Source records

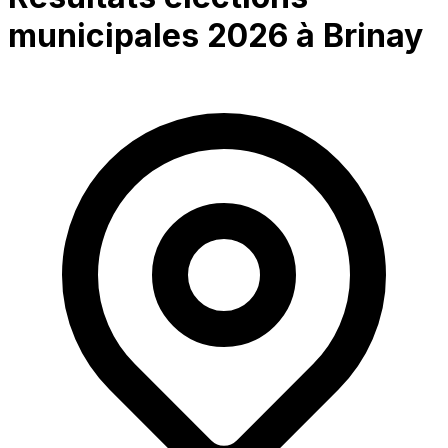
municipales 2026 à
Brinay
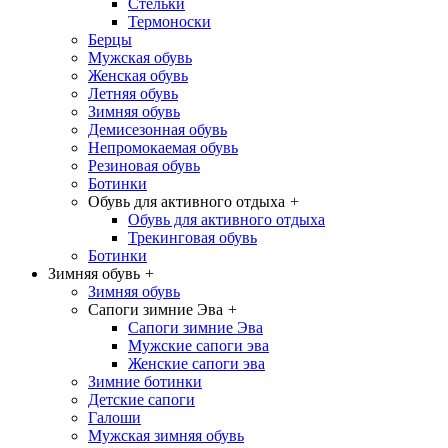
Стельки
Термоноски
Берцы
Мужская обувь
Женская обувь
Летняя обувь
Зимняя обувь
Демисезонная обувь
Непромокаемая обувь
Резиновая обувь
Ботинки
Обувь для активного отдыха
+
Обувь для активного отдыха
Трекинговая обувь
Ботинки
Зимняя обувь
+
Зимняя обувь
Сапоги зимние Эва
+
Сапоги зимние Эва
Мужские сапоги эва
Женские сапоги эва
Зимние ботинки
Детские сапоги
Галоши
Мужская зимняя обувь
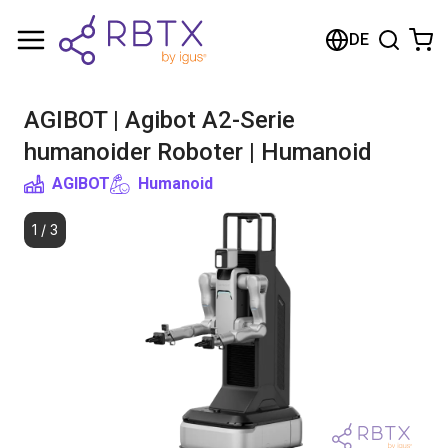
Warenkorb
DE
Ihr Warenkorb ist leer
AGIBOT | Agibot A2-Serie
Im Shop stöbern
humanoider Roboter | Humanoid
AGIBOT
Humanoid
1
/
3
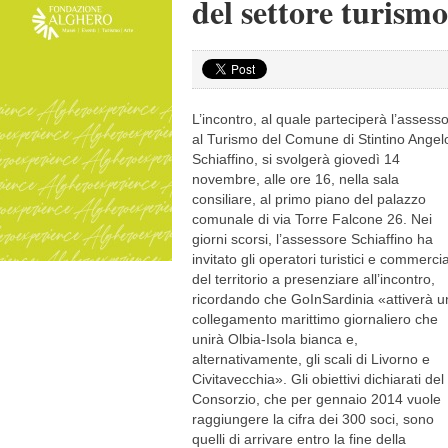
del settore turismo
L’incontro, al quale parteciperà l’assess
al Turismo del Comune di Stintino Angel
Schiaffino, si svolgerà giovedì 14
novembre, alle ore 16, nella sala
consiliare, al primo piano del palazzo
comunale di via Torre Falcone 26. Nei
giorni scorsi, l’assessore Schiaffino ha
invitato gli operatori turistici e commercia
del territorio a presenziare all’incontro,
ricordando che GoInSardinia «attiverà u
collegamento marittimo giornaliero che
unirà Olbia-Isola bianca e,
alternativamente, gli scali di Livorno e
Civitavecchia». Gli obiettivi dichiarati del
Consorzio, che per gennaio 2014 vuole
raggiungere la cifra dei 300 soci, sono
quelli di arrivare entro la fine della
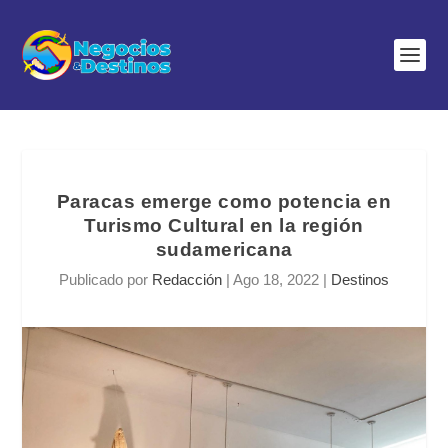
Paracas emerge como potencia en
Turismo Cultural en la región
sudamericana
Publicado por
Redacción
|
Ago 18, 2022
|
Destinos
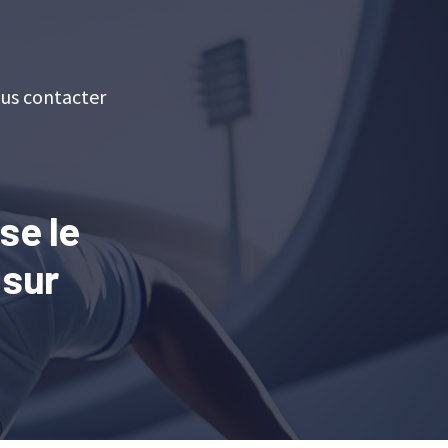
us contacter
se le
 sur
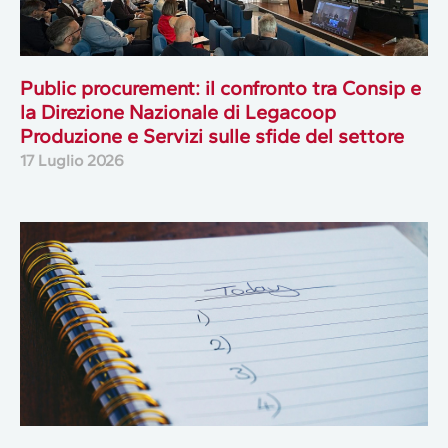
Public procurement: il confronto tra Consip e
la Direzione Nazionale di Legacoop
Produzione e Servizi sulle sfide del settore
17 Luglio 2026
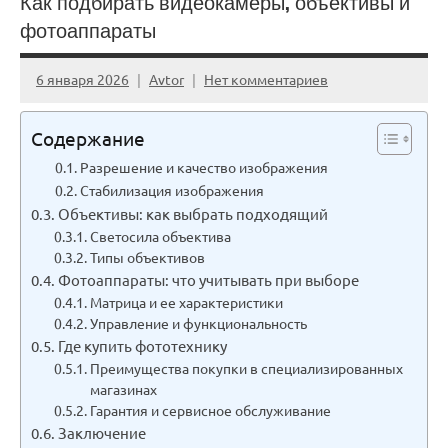
Как подбирать видеокамеры, объективы и
фотоаппараты
6 января 2026
Avtor
Нет комментариев
Содержание
Разрешение и качество изображения
Стабилизация изображения
Объективы: как выбрать подходящий
Светосила объектива
Типы объективов
Фотоаппараты: что учитывать при выборе
Матрица и ее характеристики
Управление и функциональность
Где купить фототехнику
Преимущества покупки в специализированных
магазинах
Гарантия и сервисное обслуживание
Заключение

Problem requirements: Tally how many lines of the records hold the word "settore". Answer with the number only.

Response to this exercise: 2